PM juga memberikan salam kepada Guru Nanak Jayanti yang jatuh pada hari Senin dan meskipun salam tidak keluar dari tempatnya, agitasi saat ini yang sangat didorong oleh petani Punjab memberikan konteks tambahan. Ia mengatakan bahwa pemerintah telah melakukan pekerjaan seorang “abdi” (sevak) dan Guru Sahib memberikan kesempatan untuk mengabdi. Meskipun Modi sering menyebut festival besar, pidatonya sehari sebelum Prakash Parva Guru Nanak ke-551 dipandang sebagai upaya menjangkau komunitas petani Sikh.
“Setelah banyak pertimbangan, Parlemen India memberikan pengakuan hukum pada reformasi pertanian. Reformasi ini tidak hanya membantu melepaskan para petani kita tetapi juga memberi mereka hak dan peluang baru. Hanya dalam waktu singkat, hak-hak baru ini mulai mengatasi penderitaan petani kami, ”kata Modi.
Pernyataannya, referensi rinci pertama sejak petani dari Punjab dan Haryana mencapai Delhi, menunjukkan bahwa meskipun Pusat dapat mencari cara dan sarana untuk mengatasi kekhawatiran organisasi pertanian bahwa MSP akan dihapuskan atau perusahaan besar akan menetapkan harga untuk hasil pertanian. , sepertinya tidak akan membatalkan undang-undang baru.
PM memberikan serangkaian contoh, termasuk Jitendra Bhoiji, seorang petani dari Dhule di Maharashtra yang tidak dibayar untuk panen jagungnya selama empat bulan dan bagaimana undang-undang baru membantunya.

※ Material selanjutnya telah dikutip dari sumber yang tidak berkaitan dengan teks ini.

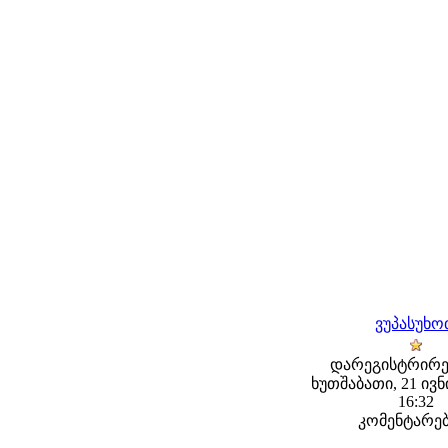
ვუპასუხო
დარეგისტრირე
ხუთშაბათი, 21 ივნი
16:32
კომენტარებ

Aturan baru menjelaskan bahwa petani harus dibayar dalam tiga hari, katanya. “Apapun bidangnya, ilmu yang benar, bebas dari miskonsepsi dan rumor, bisa menjadi pengganda kekuatan bagi setiap individu,” tambahnya.
PM mengatakan Bhoiji tidak mendapatkan beberapa lakh iuran untuk hasil panennya yang telah dia jual setelah menerima uang muka hanya Rs 25.000. Dia menggunakan ketentuan hukum yang baru-baru ini diberlakukan yang menjamin bahwa petani mendapatkan iuran mereka dan mengajukan pengaduan ke SDM. Dalam beberapa hari, jumlah terutang dibayarkan.
“Beli hasil panen dari petani, pertahankan pembayaran menunggu berbulan-bulan; Mungkin ini tradisi lama yang diikuti pembeli jagung, ”kata PM.
Modi juga mengutip dua contoh lainnya, Mohammad Aslam dari Baran di Rajasthan, seorang CEO dari organisasi produsen petani lokal (FPO), yang telah membuat grup petani WhatsApp untuk menginformasikan mereka tentang tarif mandi yang berlaku. Dia mengatakan bos perusahaan akan terkejut mengetahui bahwa FPO pun memiliki CEO. Modi mencontohkan Virendra Yadav dari Kaithal yang telah berbisnis Rs 2 crore dalam dua tahun dengan menjual tunggul pertanian ke pabrik energi agro dan pabrik kertas dengan menggunakan mesin straw baler.
Dia mengatakan pengaruh Guru Nanak terlihat di seluruh dunia dan dia “menerima kesempatan” untuk membantu memulihkan Lakhpat Gurdwara Sahib di Kutch setelah rusak dalam gempa bumi 2001. Ia menyebut pembukaan koridor Kartarpur Sahib sebagai peristiwa bersejarah.